Other Applications Writing to Seafile Data Directory?

With apologies in advance if this is a dumb question. I’m very new to Seafile and was looking through the manual on how it works and ran across page on Seafile FSCK (sorry apparently I can’t include links in this post). The part that caught my attention was this part:

On the server side, Seafile stores the files in the libraries in an internal format. Seafile has its own representation of directories and files (similar to Git).

With default installation, these internal objects are stored in the server’s file system directly (such as Ext4, NTFS). But most file systems don’t assure the integrity of file contents after a hard shutdown or system crash. So if new Seafile internal objects are being written when the system crashes, they can be corrupt after the system reboots. This will make part of the corresponding library not accessible.

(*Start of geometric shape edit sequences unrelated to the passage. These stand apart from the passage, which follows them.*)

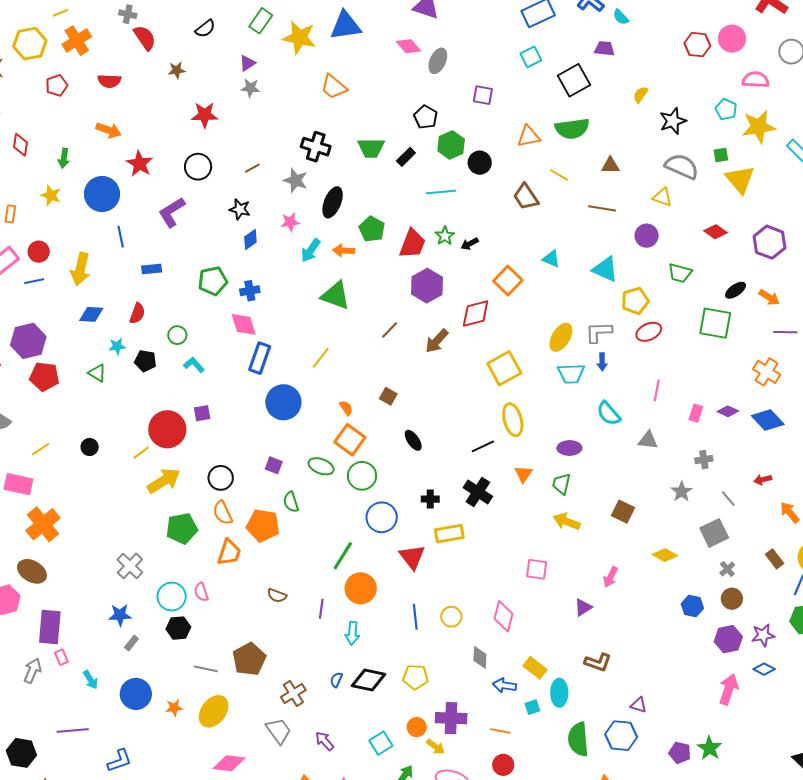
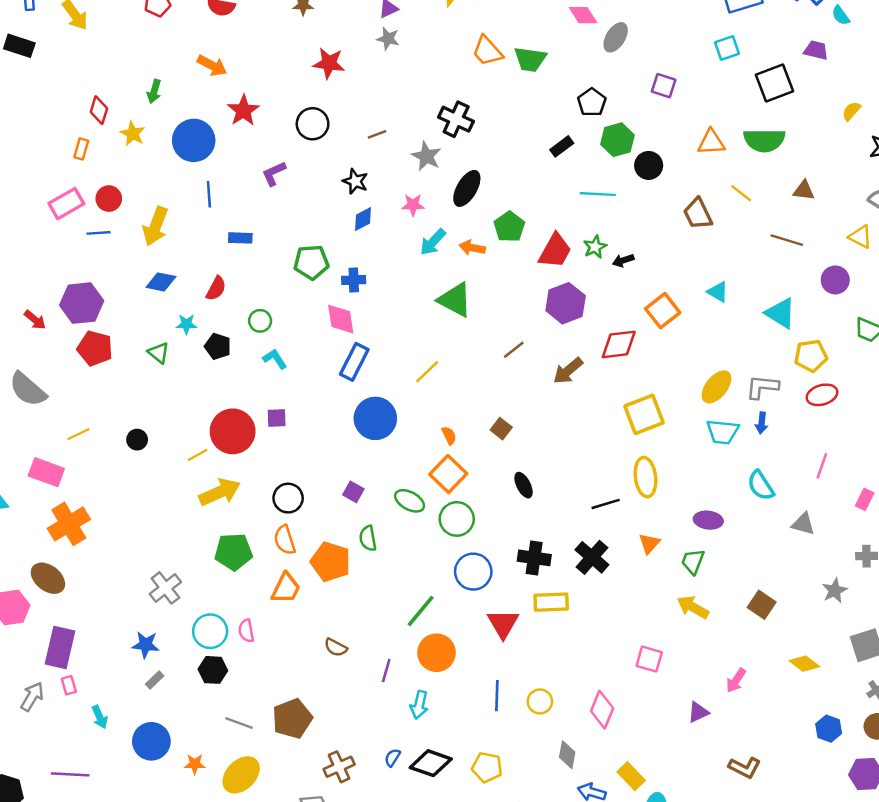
red diamond: (20, 145) -> (99, 110), moved
green trapezoid: (371, 148) -> (530, 59), moved
purple L-shape: (172, 212) -> (274, 173), size x0.7
black cross: (430, 499) -> (534, 558), size x1.5
brown L-shape: (598, 662) -> (745, 768), moved

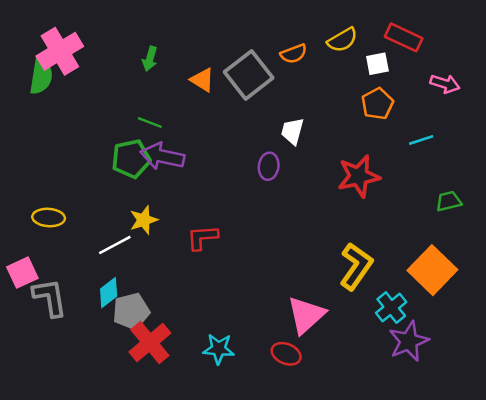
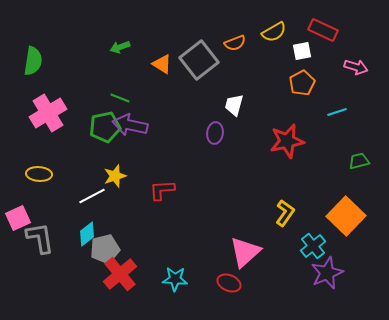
pink cross: (60, 51) -> (48, 113), moved
green arrow: (150, 59) -> (120, 47), turned 54
yellow L-shape: (356, 266) -> (285, 213), size x0.7

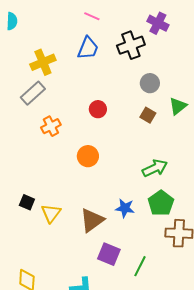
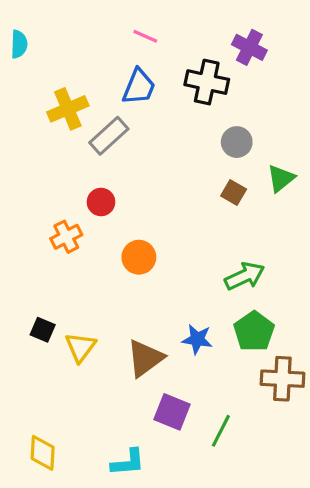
black cross: (131, 45) -> (207, 82), turned 32
gray rectangle: (33, 93) -> (109, 136), moved
red circle: (98, 109) -> (101, 202), moved
orange cross: (51, 126) -> (66, 237), moved

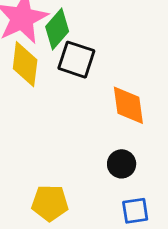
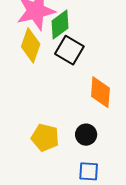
yellow pentagon: (50, 203) -> (45, 138), moved

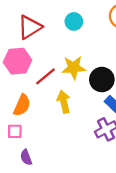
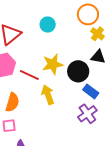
red line: (45, 76) -> (29, 75), turned 72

Given the above, I was wondering if it’s possible to make changes and/or have other applications write directly to the the Seafile data directory, or if that will have any adverse consequences, such as corrupting the Seafile library or files not showing up in Seafile. For example, I had been planning on designating an existing directory of documents currently being shared via Samba as a Seafile data directory and wanted to continue to allow documents to be added, removed, etc. through Samba. Would that be problematic? Would Seafile change any of the existing permissions on the files?

On a somewhat related note, can I designate the existing directory of documents to be the Seafile data directory? Wasn’t sure if, for example, Seafile wipes the designated directory or does something else given the above. Or would the better approach be to only import the existing directory later using seaf-import.sh (as describe in the manual - sorry looks like I can’t include links).

Any thoughts or suggestions would be most appreciated.